Существует старинное правило — такое старинное и избитое, что мне неловко напоминать о нем. Позвольте мне обратить его в стишок, чтобы стилизовать его ветхость:
Я говорю, само собой, о серьезных романах. В так называемой Спиритической Литературе хладнокровный рассказчик, описав собственную кончину, может продолжить повествование следующим образом: «Я обнаружил, что стою на лестнице из оникса перед громадными золотыми вратами в толпе других плешивых ангелов…»
Карикатурная халтура, фольклорный вздор, уморительный пережиток благоговения перед драгоценными минералами!
И все же…
И все же мне кажется, что за три недели прогрессивного паралича (если это был он самый) я приобрел кое-какой опыт и что когда моя Ночь в самом деле наступит, она не застигнет меня врасплох. Проблемы самоидентификации удалось если не решить, то хотя бы очертить. Художественные прозрения допускались. Мне было позволено взять с собой в те весьма труднодоступные области сумеречного и сомнительного существования свою палитру.
Как быстро! Если бы я мог поделиться своим определением смерти с остолбеневшим рыбаком, с замершим жнецом, обтирающим свою косу пучком травы, с объятым ужасом мотоциклистом, влетающим в молодой ивняк на одном зеленом берегу и оказывающимся на вершине более высокого дерева на другом берегу, вместе со своей машиной и подружкой, с теми лошадьми черной масти, что, совсем как люди с крупными вставными зубами, глядят на меня, провожают взглядом мою престранную плавную глиссаду, я бы выкрикнул лишь: как быстро!
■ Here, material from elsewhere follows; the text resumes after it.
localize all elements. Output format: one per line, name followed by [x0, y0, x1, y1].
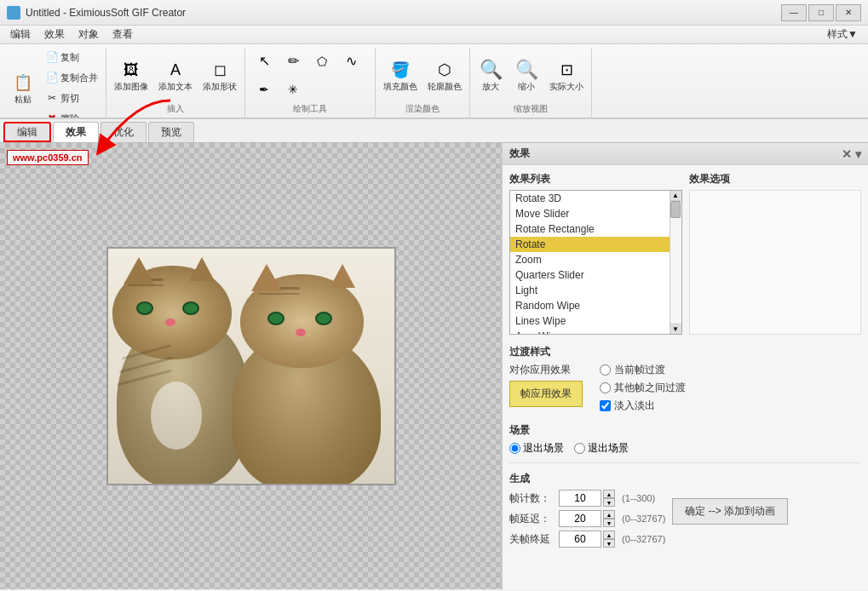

Нельзя сказать, что эти деревенские очевидцы в самом деле когда-либо существовали: мое впечатление от непомерной, неизъяснимой и, говоря по правде, довольно неумной и унизительной скорости (смерть неумна, смерть унизительна) пришлось бы выразить в совершеннейшую пустоту — ни единого убегающего рыбака, ни единой травинки, окровавленной его уловом, вообще ни одной метки или пометки. Вообразите меня, пожилого господина, знаменитого писателя, навзничь стремительно скользящего вослед за своими вытянутыми вперед мертвыми ногами сквозь этот проем в граните, затем через бор, затем вдоль туманных заливных лугов и затем просто в толще мглы, без остановки, бесконечно, вообразите себе это зрелище!